Ultimately you are moving from a state based Rules engine to an event based Rules engine and the two work just differently enough that I don’t think you will be able to just write a script to convert from one to the other. But OH is an EVENT based engine, not a CHANGE based engine.
OH supports:
- updates (an Item received a new value but the value is not necessarily different from the current value)
- commands (an Item is being told to go do something)
- changes (an Item changed state)
- channel trigger (some 2.x version bindings support Channels that directly trigger a Rule, e.g. Astro binding triggers a Rule at sunrise through a Channel trigger)
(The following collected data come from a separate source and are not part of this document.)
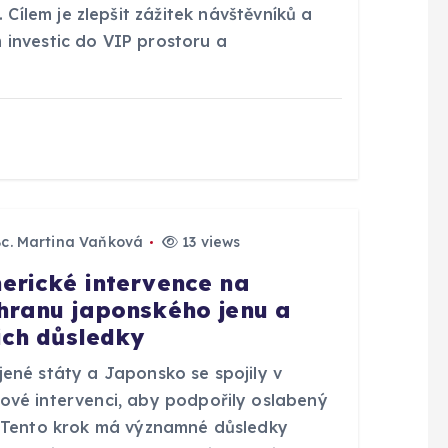
. Cílem je zlepšit zážitek návštěvníků a
 investic do VIP prostoru a
Bc. Martina Vaňková
13 views
erické intervence na
hranu japonského jenu a
jich důsledky
jené státy a Japonsko se spojily v
ové intervenci, aby podpořily oslabený
. Tento krok má významné důsledky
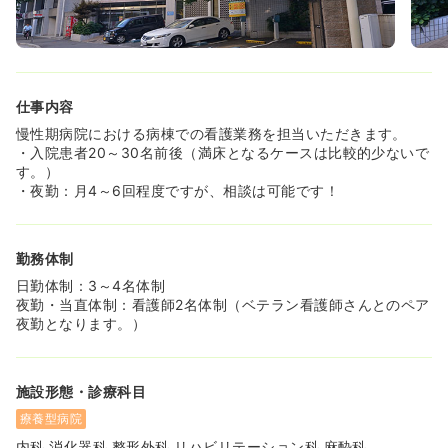
仕事内容
慢性期病院における病棟での看護業務を担当いただきます。
・入院患者20～30名前後（満床となるケースは比較的少ないで
す。）
・夜勤：月4～6回程度ですが、相談は可能です！
勤務体制
日勤体制：3～4名体制
夜勤・当直体制：看護師2名体制（ベテラン看護師さんとのペア
夜勤となります。）
施設形態・診療科目
療養型病院
内科 消化器科 整形外科 リハビリテーション科 麻酔科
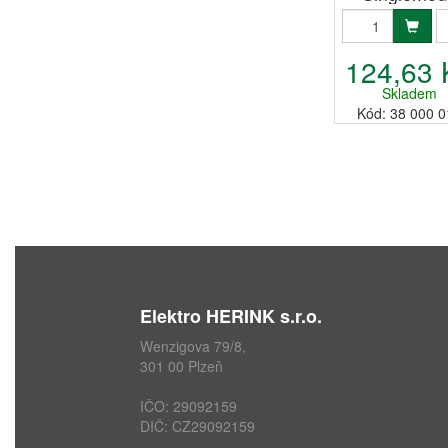
9/125, 1,5
124,63 
Skladem
Kód: 38 000 0
Elektro HERINK s.r.o.
Wenzigova 79/8,
301 00 Plzeň
IČO: 29092159
DIČ: CZ29092159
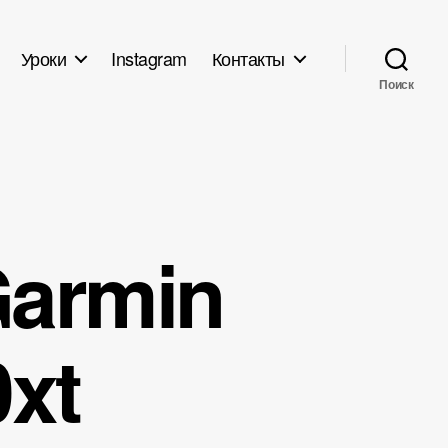
Уроки
Instagram
Контакты
Поиск
Garmin
0xt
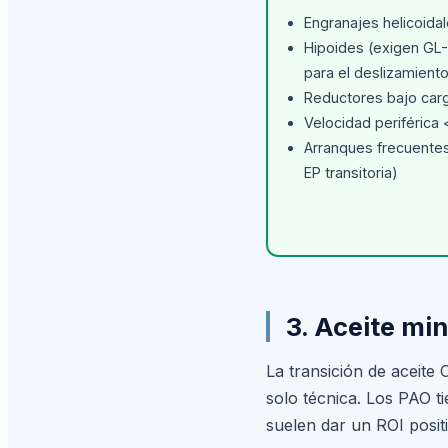
Engranajes helicoidal
Hipoides (exigen GL-
para el deslizamiento
Reductores bajo car
Velocidad periférica
Arranques frecuentes
EP transitoria)
3. Aceite mi
La transición de aceite
solo técnica. Los PAO t
suelen dar un ROI posit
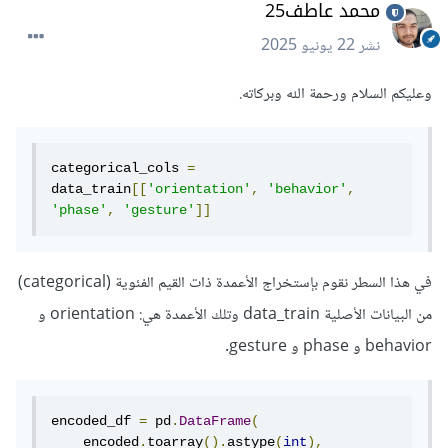
محمد عاطف25
نشر
22 يونيو 2025
وعليكم السلام ورحمة الله وبركاته.
categorical_cols 
=
data_train
[[
'orientation'
,
'behavior'
,
'phase'
,
'gesture'
]]
في هذا السطر نقوم بإستخراج الأعمدة ذات القيم الفئوية (categorical)
من البيانات الأصلية data_train وتلك الأعمدة هي: orientation و
behavior و phase و gesture.
encoded_df 
=
 pd
.
DataFrame
(
    encoded
.
toarray
().
astype
(
int
),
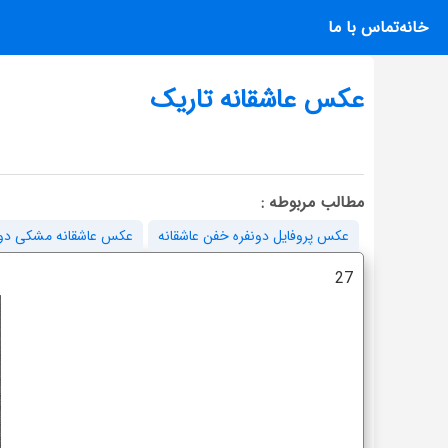
خانه
تماس با ما
عکس عاشقانه تاریک
مطالب مربوطه :
عکس پروفایل دونفره خفن عاشقانه
عکس عاشقانه مشکی دون
27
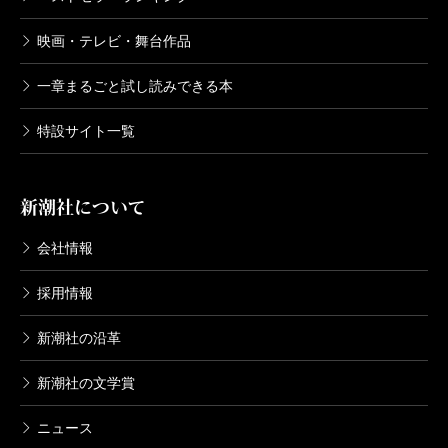
映画・テレビ・舞台作品
一章まるごと試し読みできる本
特設サイト一覧
新潮社について
会社情報
採用情報
新潮社の沿革
新潮社の文学賞
ニュース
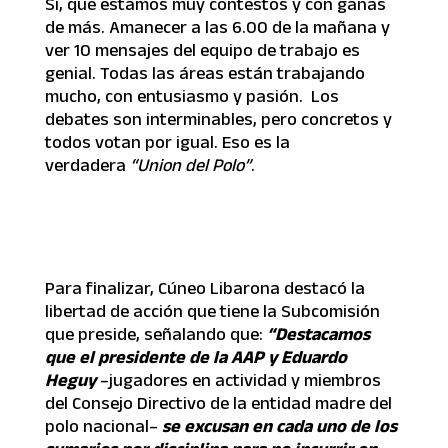
Si, que estamos muy contestos y con ganas
de más. Amanecer a las 6.00 de la mañana y
ver 10 mensajes del equipo de trabajo es
genial. Todas las áreas están trabajando
mucho, con entusiasmo y pasión. Los
debates son interminables, pero concretos y
todos votan por igual. Eso es la
verdadera
“Union del Polo”
.
Para finalizar, Cúneo Libarona destacó la
libertad de acción que tiene la Subcomisión
que preside, señalando que:
“Destacamos
que el presidente de la AAP y Eduardo
Heguy
–jugadores en actividad y miembros
del Consejo Directivo de la entidad madre del
polo nacional–
se excusan en cada uno de los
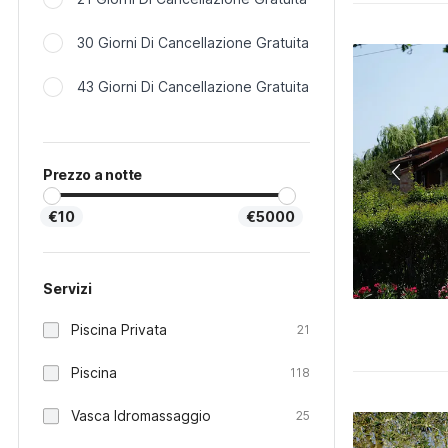
30 Giorni Di Cancellazione Gratuita
43 Giorni Di Cancellazione Gratuita
Prezzo a notte
€10
€5000
Servizi
Piscina Privata
21
Piscina
118
Vasca Idromassaggio
25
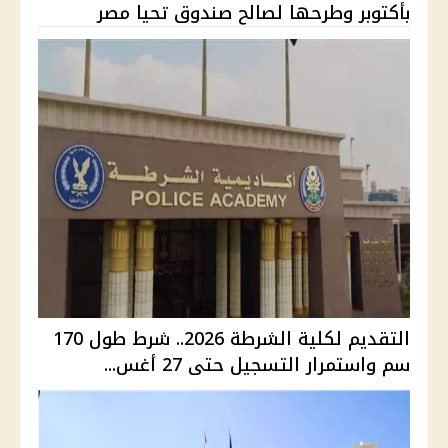
بأكتوبر وطرحها لصالح صندوق تحيا مصر
التقديم لكلية الشرطة 2026.. شرط طول 170
سم واستمرار التسجيل حتى 27 أغس...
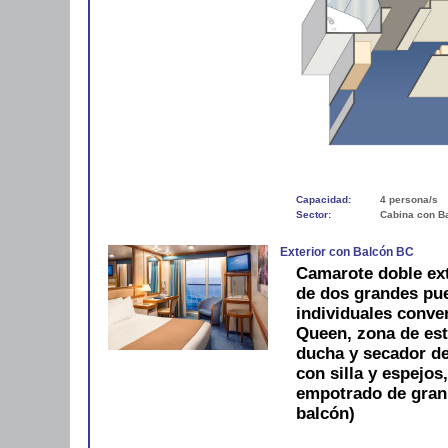
Capacidad:
4 persona/s
Sector:
Cabina con B
Exterior con Balcón BC
Camarote doble ext
de dos grandes pue
individuales conve
Queen, zona de est
ducha y secador de 
con silla y espejos
empotrado de gran
balcón)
- time based trigger (a certain time of day, in Rules DSL (the default Rules Engine) this is a cron expression)
- system trigger (OH startup, shutdown)
In the new Rules Engine with the new MQTT binding David is working on, we can also trigger Rules based on MQTT messages directly.
The new Rules Engine is Experimental and has basically no documentation yet. I’ve started some User’s Guides here. I believe what David is proposing is that you can mimic a state machine by creating rules with a When...
but only if...
action
that correspond to your existing state machine.
What would probably be easiest would be to click together a Rule by hand then look at the resultant JSON file. then you can write a script to convert your state machine Rules to JSON rules.
But this is an “abuse” because OH Rules are not designed like a state machine. They are designed as “When this event happens (again, event, not necessarily change) run this program.” As such your 4000+ state machine Rules would probably be <400 OH rules, if you rewrote them in the way OH is designed to work.